To be honest, I can’t remember how many I’ve now planted. I suspect well over 120 but there have been (and will continue to be) some failures along the way. Some of the roses are now hitting the two year mark whilst others are still in their infancy. However, I’m beginning to get a better sense of how they will grow and, of course, starting to have favourites.
Whilst I have made some endeavours to select colours in spaces, the ‘Original Seven’ that were here were pretty random, with yellows, apricots, pinks and reds mixed, so I’m going with the flow. For other beds, I’ve been more selective – pinks, reds and whites along the front ash fence, soft pinks and whites on the Grotto and whites, yellows and apricots in the back gate bed. A few of the learnings – never get bare rooted stock. However much I promise myself I’ll plant them immediately, I don’t and I lose some. Another learning is the difference between climbers and ramblers. I have a few climbers, such as Mr Lincoln, that really need some sort of climbing frame – their strong arching branches don’t ramble softly over the wall like the other roses.
Overall, though, I’m pretty happy with my choices and locations and think, given time, the Convent garden will have a wonderful rose display. At present, I’m just enjoying wandering through the garden to look at them and, of course, have lots of roses in vases inside to enjoy as well.
Particularly exciting this Spring is watching the roses bloom. I know I can’t take the credit as roses do very well in Kandos. When first buying my property the agent told me that the only roses that won’t grow here are ones that aren’t in the ground. That being said, I’ve been responsible for a few rose tragedies. However I’ve also added over 100 roses to the garden, mainly heritage varieties.
Anyway, all of my roses other than ‘The Original Seven’, are very new – less than two years old – and it’s exciting to see them begin to establish and flourish. Also to see what type of flowers they have rather than just being a picture on a label (or not!). The old roses appear to enjoy the attention, with a hard pruning and good feeding. The new roses are just beginning to show their growth patterns. It’s such a luxury to be able to select roses to pick each day for indoors, but I also just love seeing them on their bushes.
The original plan was to have climbers and ramblers tumbling themselves over the ash brick wall to what is quite a plain footpath. This is now just starting to succeed and should look a picture in years to come.
Over the last year I’ve planted – well I was going to say 30 or 40 roses, but after looking on my blog, where I endeavour to keep a record, it’s well over 50.

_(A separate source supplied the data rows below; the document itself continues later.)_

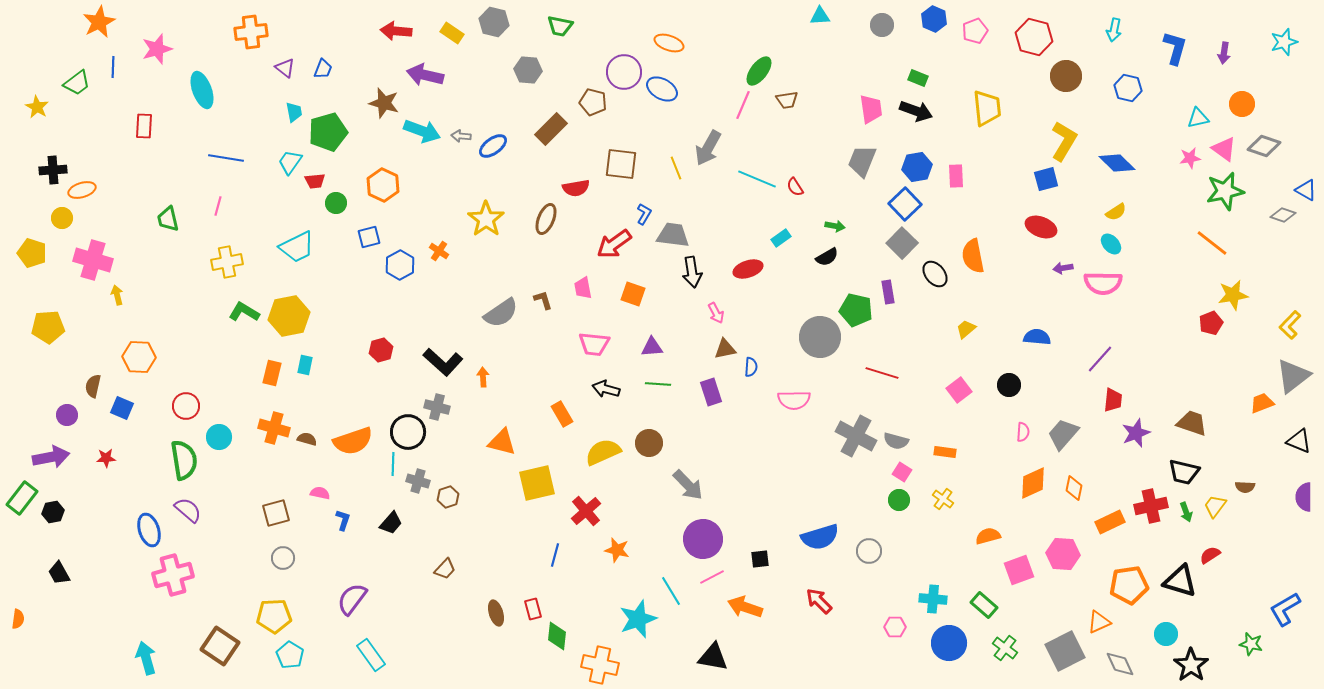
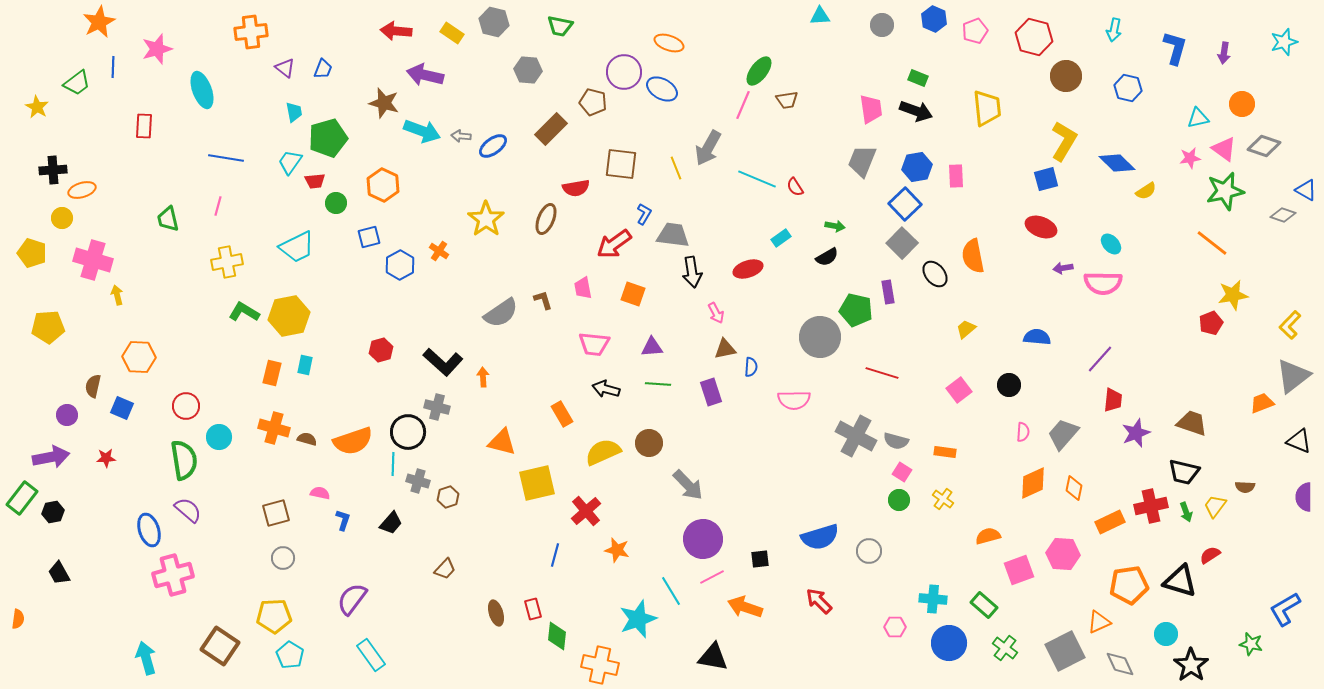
green pentagon at (328, 132): moved 6 px down
yellow semicircle at (1116, 212): moved 30 px right, 21 px up
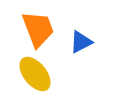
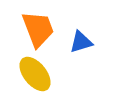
blue triangle: rotated 10 degrees clockwise
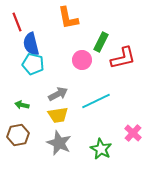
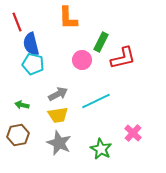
orange L-shape: rotated 10 degrees clockwise
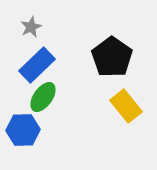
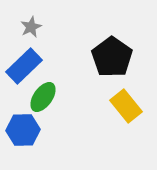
blue rectangle: moved 13 px left, 1 px down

I’ve had little experience with roses in the past so this has been a steep learning curve and one that I’m sure has caused distress to some of the new roses. First lesson was to keep clear of bare root stock. I nearly killed half a dozen that are now recovering in my rose nursery/graveyard. Some won’t make it back. A few have struggled, probably due to a combination of position, soil and lack of water. But I’m learning and things are on the improve.
Mostly the roses have been a big success and I’m just starting to see their potential. The rear of the front wall bed has been filled with old fashioned climbers and ramblers, with the plan that they will tumble over the ash brick fence onto the footpath side. Whilst I love my old ash brick wall, it does look a little bleak and plain from the footpath side. This should make a stunning show for much of the year for passersby. The roses planted over the last six months are now just beginning to peek over the wall. Whilst it is very hot and dry here, the roses seem to be enjoying the weather and are having a flush of flowers.
The Grotto roses are not disappointing and are growing strongly with the Cecile Brunner and Pinkie winding their way up the Grotto at an impressive rate.
The original old roses have enjoyed the attention and some are showing good signs of new growth. The Fairy roses continue to be stellar little performers and are rarely out of bloom. The Good Samaritan signature roses I have planted have also taken well to their positions and regularly flower.
I didn’t really know much about the different rose breeders but David Austin roses have quickly become a favourite with their beautiful old fashioned petalled blooms, delicate colours and reliability.
I’m probably getting near the end of putting in new roses (until/unless I build new garden beds) but am keen to include some Rugosa or rosehip roses for added interest.